Recently, while preparing to install a doorbell in my new house, I thought: why not let my doorbell tell me who is at the door?
The cost of most DIY projects I undertake tends to be higher than other equivalent products, even when I value my time at $0 per hour. I think this might be related to supply chain and economies of scale. However, I derive more enjoyment from the process of creating these things myself. In this project, I built a door camera that not only costs less than my Dropcam but also has some genuinely useful features that I have not seen on the market for some reason.
Figure 1: My front door has a doorbell, an August smart lock, and a Raspberry Pi for face recognition. Image courtesy of Lukas Biewald.
We will build a Raspberry Pi-based security camera device costing $60 to capture photos and upload them to the cloud for face recognition. You can also upload the data stream to Amazon S3, making it a complete Dropcam replacement. Nest charges $100 per year to save the last 10 days of video, but you can keep a year’s worth of video files in S3 for about $20. If you use Amazon Glacier, this cost can drop to around $4.
Using Amazon Rekognition for Machine Learning
This tutorial will focus on the machine learning aspect—using Amazon’s new Rekognition service to recognize your visitors’ faces and then send the recognition results to your Amazon Echo, so you always know who is at your door. To build a reliable service, we will also use one of Amazon’s coolest and most useful products: Lambda.
Components:
Amazon Echo Dot ($50)
Raspberry Pi 3 ($38) (This project can also use a Raspberry Pi 2 with a wireless USB adapter)
Raspberry Pi compatible camera ($16)
Raspberry Pi case ($6)
16GB SD card ($8)
Total: $118
We will use Amazon’s S3, Lambda, and Rekognition services for face matching. These services start free, and afterwards, you only spend a few cents a month to recognize thousands of visitors at your door.
Setting Up the Raspberry Pi System
If you have completed any of my Raspberry Pi tutorials, you will be familiar with most of the content in this tutorial.
First, download Noobs from the Raspberry Pi Foundation and follow the installation instructions. This mainly involves copying Noobs to the SD card, inserting the SD card into your board, then connecting the mouse, keyboard, and display to your board and following the installation instructions. These operations have become easier since the new desktop environment, Pixel, was launched.
Figure 2: My Raspberry Pi connected to a mini display and keyboard. Image courtesy of Lukas Biewald.
Next, name your Raspberry Pi system something memorable so you can SSH into it. There’s a great guide on howtogeek that explains how to modify the /etc/hosts and /etc/hostname files to name your Raspberry Pi system. I like to name all my security camera Raspberry Pis after characters from my favorite TV show, “It’s Always Sunny in Philadelphia,” so I named the front door camera “Dennis.” This means I can SSH into dennis.local without needing to remember an IP address, even if I reset the router.

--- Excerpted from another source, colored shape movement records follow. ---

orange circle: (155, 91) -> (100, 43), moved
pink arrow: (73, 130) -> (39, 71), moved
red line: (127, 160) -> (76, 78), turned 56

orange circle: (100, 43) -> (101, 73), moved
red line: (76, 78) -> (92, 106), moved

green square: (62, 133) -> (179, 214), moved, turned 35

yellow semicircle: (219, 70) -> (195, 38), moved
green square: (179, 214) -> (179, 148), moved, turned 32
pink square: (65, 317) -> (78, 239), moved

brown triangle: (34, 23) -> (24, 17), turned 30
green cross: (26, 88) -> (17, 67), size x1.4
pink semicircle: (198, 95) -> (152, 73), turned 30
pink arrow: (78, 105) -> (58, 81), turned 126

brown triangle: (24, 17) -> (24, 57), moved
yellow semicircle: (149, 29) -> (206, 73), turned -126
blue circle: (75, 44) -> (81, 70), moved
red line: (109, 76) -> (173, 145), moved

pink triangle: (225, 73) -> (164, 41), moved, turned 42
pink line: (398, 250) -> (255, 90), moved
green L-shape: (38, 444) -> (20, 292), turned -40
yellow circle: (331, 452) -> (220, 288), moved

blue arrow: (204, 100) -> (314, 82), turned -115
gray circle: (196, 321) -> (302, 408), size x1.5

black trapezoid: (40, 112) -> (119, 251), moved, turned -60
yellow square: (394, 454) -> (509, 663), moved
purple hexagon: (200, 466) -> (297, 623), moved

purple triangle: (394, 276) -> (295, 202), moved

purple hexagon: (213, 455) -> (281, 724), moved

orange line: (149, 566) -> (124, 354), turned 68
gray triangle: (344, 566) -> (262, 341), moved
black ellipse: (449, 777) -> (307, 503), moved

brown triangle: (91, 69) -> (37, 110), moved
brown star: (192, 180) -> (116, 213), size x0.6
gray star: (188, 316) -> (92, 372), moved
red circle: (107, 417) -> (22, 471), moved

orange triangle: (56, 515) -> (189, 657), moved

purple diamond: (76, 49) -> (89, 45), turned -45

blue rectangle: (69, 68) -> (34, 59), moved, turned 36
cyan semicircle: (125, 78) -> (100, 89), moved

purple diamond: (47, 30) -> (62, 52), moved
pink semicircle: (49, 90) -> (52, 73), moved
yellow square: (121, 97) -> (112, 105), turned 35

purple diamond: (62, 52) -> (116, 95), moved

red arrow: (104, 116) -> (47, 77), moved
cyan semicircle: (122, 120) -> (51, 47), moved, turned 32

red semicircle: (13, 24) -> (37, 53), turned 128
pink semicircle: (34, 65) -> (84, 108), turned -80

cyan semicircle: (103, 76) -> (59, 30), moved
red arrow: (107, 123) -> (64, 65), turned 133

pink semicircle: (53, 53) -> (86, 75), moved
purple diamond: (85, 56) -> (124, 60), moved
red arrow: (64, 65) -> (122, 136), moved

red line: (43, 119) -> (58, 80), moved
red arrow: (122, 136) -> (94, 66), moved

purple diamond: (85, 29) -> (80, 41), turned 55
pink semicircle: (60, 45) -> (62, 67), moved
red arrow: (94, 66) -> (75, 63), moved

Next, you should connect the camera to the Raspberry Pi board. Remember that the ribbon cable should face the Ethernet port—this is a mistake I might have Googled a hundred times. Note: If you want a wider field of view, you can buy a wide-angle camera; if you want to add night vision, you can buy an infrared camera.
Figure 3: The Raspberry Pi with camera and case ready for installation. Image courtesy of Lukas Biewald.
You may also want to put the whole device inside a protective case to protect it from the weather. You will also need to connect the Raspberry Pi to power via a micro USB cable. (I have drilled a small hole in the wall to connect my Dropcam to the indoor power outlet, so I already have a USB cable in the right place.)
So far, I have installed several such devices around the house. The camera’s ribbon cable is thin, allowing you to install the Raspberry Pi inside the room and run the cable through the door as I have done in my lab (garage).
Figure 4: The camera on the Raspberry Pi protruding from my garage door. Image courtesy of Lukas Biewald.
Next, you need to install the RPi-Cam-Web interface. This is a very useful software that provides a continuous data stream from the camera via HTTP. Please follow the installation instructions and choose NGINX as the web server. There is a very useful configuration file in /etc/raspimjpeg that can be used to configure many options.
Configuring Amazon S3 and Amazon Rekognition
If you haven’t created an AWS account yet, you need to do so now. You should first create an IAM user and allow that user to access S3, Rekognition, and Lambda (which we will use later).
Install the AWS command line interface:
sudo apt install awscli
Set your Raspberry Pi’s region to US East (as of this writing, Rekognition is only available in this region).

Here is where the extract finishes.